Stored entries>

----

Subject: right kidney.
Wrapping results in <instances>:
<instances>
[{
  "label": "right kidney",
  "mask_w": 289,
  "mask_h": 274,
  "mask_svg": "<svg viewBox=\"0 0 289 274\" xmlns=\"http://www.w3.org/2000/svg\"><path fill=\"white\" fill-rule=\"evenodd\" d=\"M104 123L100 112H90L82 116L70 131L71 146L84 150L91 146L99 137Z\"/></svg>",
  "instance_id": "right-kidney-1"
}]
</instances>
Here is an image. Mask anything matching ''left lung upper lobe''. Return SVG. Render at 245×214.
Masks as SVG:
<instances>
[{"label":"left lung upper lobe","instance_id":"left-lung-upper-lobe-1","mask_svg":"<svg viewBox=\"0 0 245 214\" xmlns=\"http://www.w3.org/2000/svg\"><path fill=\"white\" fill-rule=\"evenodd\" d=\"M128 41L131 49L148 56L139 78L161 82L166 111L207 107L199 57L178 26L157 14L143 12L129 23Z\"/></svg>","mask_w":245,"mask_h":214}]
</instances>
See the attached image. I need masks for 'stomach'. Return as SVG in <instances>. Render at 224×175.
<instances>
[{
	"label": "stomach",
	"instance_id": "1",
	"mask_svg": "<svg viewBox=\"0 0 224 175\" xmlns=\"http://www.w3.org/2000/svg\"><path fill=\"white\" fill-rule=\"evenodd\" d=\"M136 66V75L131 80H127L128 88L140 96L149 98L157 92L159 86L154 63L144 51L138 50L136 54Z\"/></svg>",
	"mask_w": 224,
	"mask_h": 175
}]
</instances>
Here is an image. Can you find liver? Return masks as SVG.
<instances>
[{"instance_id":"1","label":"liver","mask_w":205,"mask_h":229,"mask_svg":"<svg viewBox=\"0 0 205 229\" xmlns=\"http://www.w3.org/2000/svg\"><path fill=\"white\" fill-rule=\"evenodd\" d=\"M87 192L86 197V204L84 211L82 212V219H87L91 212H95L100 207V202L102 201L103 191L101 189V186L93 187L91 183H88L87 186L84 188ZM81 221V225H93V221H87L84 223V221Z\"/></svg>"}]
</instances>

----

YOUR TASK> Repeat the data above in full, word for word.

RESPONSE>
Subject: right kidney.
Wrapping results in <instances>:
<instances>
[{
  "label": "right kidney",
  "mask_w": 289,
  "mask_h": 274,
  "mask_svg": "<svg viewBox=\"0 0 289 274\" xmlns=\"http://www.w3.org/2000/svg\"><path fill=\"white\" fill-rule=\"evenodd\" d=\"M104 123L100 112H90L82 116L70 131L71 146L84 150L91 146L99 137Z\"/></svg>",
  "instance_id": "right-kidney-1"
}]
</instances>
Here is an image. Mask anything matching ''left lung upper lobe''. Return SVG. Render at 245×214.
Masks as SVG:
<instances>
[{"label":"left lung upper lobe","instance_id":"left-lung-upper-lobe-1","mask_svg":"<svg viewBox=\"0 0 245 214\" xmlns=\"http://www.w3.org/2000/svg\"><path fill=\"white\" fill-rule=\"evenodd\" d=\"M128 41L131 49L148 56L139 78L161 82L166 111L207 107L199 57L178 26L157 14L143 12L129 23Z\"/></svg>","mask_w":245,"mask_h":214}]
</instances>
See the attached image. I need masks for 'stomach'. Return as SVG in <instances>. Render at 224×175.
<instances>
[{
	"label": "stomach",
	"instance_id": "1",
	"mask_svg": "<svg viewBox=\"0 0 224 175\" xmlns=\"http://www.w3.org/2000/svg\"><path fill=\"white\" fill-rule=\"evenodd\" d=\"M136 66V75L131 80H127L128 88L140 96L149 98L157 92L159 86L154 63L144 51L138 50L136 54Z\"/></svg>",
	"mask_w": 224,
	"mask_h": 175
}]
</instances>
Here is an image. Can you find liver? Return masks as SVG.
<instances>
[{"instance_id":"1","label":"liver","mask_w":205,"mask_h":229,"mask_svg":"<svg viewBox=\"0 0 205 229\" xmlns=\"http://www.w3.org/2000/svg\"><path fill=\"white\" fill-rule=\"evenodd\" d=\"M87 192L86 197V204L84 211L82 212V219H87L91 212H95L100 207V202L102 201L103 191L101 189V186L93 187L91 183H88L87 186L84 188ZM81 221V225H93V221H87L84 223V221Z\"/></svg>"}]
</instances>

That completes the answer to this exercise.